# Math Help - Find the careless mistake please

1. ## Find the careless mistake please

I must have made a careless mistake in here somewhere as the book says the answer should be 0.158. Please put me out of my misery. Also, if you know how to do the latex for the "between" part on line 4 then I'd love to know.

$\\\int_{0}^{\frac{\pi }{3}}sin^{2}xcos^{2}x\: dx\\[15]\frac{1}{4}\int_{0}^{\frac{\pi }{3}}\left ( 1+cos2x \right )\left ( 1-sin2x \right )\: dx\\[15]\frac{1}{4}\int_{0}^{\frac{\pi }{3}}1-sin2x+cos2x-cos2xsin2x\: dx\\[15]\left [ \frac{1}{4}\left ( x+\frac{1}{2}cos2x+\frac{1}{2}sin2x-\frac{1}{4}sin^{2}2x \right ) \right ]between\: 0,\, \frac{\pi }{3}\\[15]\frac{1}{4}\left ( \frac{\pi }{3}-\frac{1}{4}+\frac{\sqrt{3}}{4}-\frac{3}{16}-\frac{1}{2} \right )\\[15]= 0.136$

2. ## Re: Find the careless mistake please

Originally Posted by grillage
I must have made a careless mistake in here somewhere as the book says the answer should be 0.158. Please put me out of my misery. Also, if you know how to do the latex for the "between" part on line 4 then I'd love to know.

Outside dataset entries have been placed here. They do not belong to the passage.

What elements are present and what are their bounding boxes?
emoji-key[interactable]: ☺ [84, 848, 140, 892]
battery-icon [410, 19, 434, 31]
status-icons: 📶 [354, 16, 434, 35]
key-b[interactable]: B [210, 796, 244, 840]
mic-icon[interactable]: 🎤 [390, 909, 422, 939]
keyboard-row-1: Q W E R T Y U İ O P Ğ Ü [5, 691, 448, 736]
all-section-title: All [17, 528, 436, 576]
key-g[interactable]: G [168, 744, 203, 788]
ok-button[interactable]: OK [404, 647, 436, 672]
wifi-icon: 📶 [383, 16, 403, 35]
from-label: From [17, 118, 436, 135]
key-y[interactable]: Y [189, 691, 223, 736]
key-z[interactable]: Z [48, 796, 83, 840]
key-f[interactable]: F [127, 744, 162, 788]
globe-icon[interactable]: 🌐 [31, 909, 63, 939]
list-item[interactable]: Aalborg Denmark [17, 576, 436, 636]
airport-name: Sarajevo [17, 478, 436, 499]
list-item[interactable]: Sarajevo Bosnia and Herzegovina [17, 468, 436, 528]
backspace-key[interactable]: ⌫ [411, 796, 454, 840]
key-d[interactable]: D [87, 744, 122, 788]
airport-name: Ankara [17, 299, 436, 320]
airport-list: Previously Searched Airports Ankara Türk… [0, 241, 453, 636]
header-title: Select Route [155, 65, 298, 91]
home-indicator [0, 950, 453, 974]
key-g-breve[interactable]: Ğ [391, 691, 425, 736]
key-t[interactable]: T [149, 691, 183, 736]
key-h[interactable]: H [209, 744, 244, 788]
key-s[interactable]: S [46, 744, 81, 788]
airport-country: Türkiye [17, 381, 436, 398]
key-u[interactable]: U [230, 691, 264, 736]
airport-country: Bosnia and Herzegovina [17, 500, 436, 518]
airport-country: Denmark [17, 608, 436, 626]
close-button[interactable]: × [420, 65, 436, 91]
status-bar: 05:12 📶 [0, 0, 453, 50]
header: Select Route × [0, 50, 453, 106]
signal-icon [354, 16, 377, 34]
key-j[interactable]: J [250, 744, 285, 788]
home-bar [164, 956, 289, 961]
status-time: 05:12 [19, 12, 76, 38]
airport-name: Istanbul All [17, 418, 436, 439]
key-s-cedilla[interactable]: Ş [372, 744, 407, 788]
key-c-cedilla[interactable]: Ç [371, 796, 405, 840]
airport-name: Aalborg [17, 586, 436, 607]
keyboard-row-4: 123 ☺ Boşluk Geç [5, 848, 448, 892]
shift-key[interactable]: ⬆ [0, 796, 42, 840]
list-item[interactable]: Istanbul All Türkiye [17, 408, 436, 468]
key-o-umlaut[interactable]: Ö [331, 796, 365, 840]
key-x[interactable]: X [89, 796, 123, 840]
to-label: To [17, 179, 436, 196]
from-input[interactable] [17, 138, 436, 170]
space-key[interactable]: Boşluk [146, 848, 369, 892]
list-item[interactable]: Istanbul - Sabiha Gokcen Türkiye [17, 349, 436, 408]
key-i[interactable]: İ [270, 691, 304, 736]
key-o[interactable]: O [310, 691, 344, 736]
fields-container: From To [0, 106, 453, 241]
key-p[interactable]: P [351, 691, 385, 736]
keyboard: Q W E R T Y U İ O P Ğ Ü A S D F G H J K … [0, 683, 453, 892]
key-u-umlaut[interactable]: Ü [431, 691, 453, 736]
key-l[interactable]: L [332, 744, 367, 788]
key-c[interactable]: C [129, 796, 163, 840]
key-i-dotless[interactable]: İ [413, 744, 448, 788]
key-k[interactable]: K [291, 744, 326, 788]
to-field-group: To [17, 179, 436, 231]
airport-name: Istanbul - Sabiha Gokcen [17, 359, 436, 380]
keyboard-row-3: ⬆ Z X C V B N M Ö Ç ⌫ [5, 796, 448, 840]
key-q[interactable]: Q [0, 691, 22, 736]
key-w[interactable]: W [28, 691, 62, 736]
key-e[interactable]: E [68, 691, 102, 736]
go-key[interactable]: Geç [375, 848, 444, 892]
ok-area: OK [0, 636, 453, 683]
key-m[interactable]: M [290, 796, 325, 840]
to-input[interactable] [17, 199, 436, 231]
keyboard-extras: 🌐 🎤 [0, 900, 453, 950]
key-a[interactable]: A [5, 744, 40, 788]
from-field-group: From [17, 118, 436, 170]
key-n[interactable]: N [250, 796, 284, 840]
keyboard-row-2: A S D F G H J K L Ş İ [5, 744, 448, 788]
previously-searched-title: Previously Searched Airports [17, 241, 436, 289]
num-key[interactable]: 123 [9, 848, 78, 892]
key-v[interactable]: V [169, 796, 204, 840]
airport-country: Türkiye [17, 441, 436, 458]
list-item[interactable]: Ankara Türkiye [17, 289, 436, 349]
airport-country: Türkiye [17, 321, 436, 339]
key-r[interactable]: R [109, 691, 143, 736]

$\\\int_{0}^{\frac{\pi }{3}}sin^{2}xcos^{2}x\: dx\\[15]\frac{1}{4}\int_{0}^{\frac{\pi }{3}}\left ( 1+cos2x \right )\left ( 1-sin2x \right )\: dx\\[15]\frac{1}{4}\int_{0}^{\frac{\pi }{3}}1-sin2x+cos2x-cos2xsin2x\: dx\\[15]\left [ \frac{1}{4}\left ( x+\frac{1}{2}cos2x+\frac{1}{2}sin2x-\frac{1}{4}sin^{2}2x \right ) \right ]between\: 0,\, \frac{\pi }{3}\\[15]\frac{1}{4}\left ( \frac{\pi }{3}-\frac{1}{4}+\frac{\sqrt{3}}{4}-\frac{3}{16}-\frac{1}{2} \right )\\[15]= 0.136$
\displaystyle \begin{align*} \sin^2{x} \equiv \frac{1}{2}\left( 1 - \cos{2x} \right) \end{align*}, not \displaystyle \begin{align*} \frac{1}{2}\left( 1 - \sin{2x} \right) \end{align*}.

3. ## Re: Find the careless mistake please

Of course. How is it that no matter how long I looked at this I could not see that? Any ideas on the latex question?

4. ## Re: Find the careless mistake please

Yeah, use _0 for the lower limit, then ^{\frac{\pi}{3}} for the upper limit.